*** Opening of RECORD SET ***

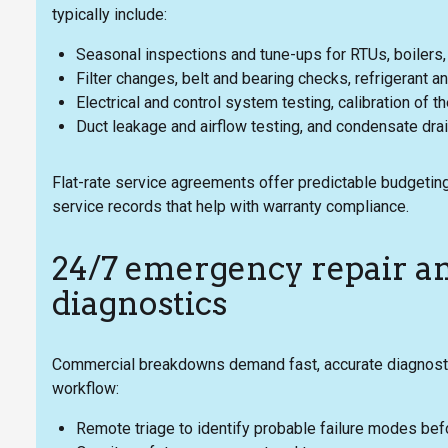
typically include:
Seasonal inspections and tune-ups for RTUs, boilers, c
Filter changes, belt and bearing checks, refrigerant a
Electrical and control system testing, calibration of
Duct leakage and airflow testing, and condensate dra
Flat-rate service agreements offer predictable budgeting
service records that help with warranty compliance.
24/7 emergency repair a
diagnostics
Commercial breakdowns demand fast, accurate diagnostic
workflow:
Remote triage to identify probable failure modes bef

*** Close of RECORD SET ***

WHAT THE EXERCISE ASKS
The line containing "Commercial breakdowns demand" and all lines after it, through the end of the entries above, are to be returned exactly and alone.

TASK OUTPUT
Commercial breakdowns demand fast, accurate diagnostic
workflow:
Remote triage to identify probable failure modes bef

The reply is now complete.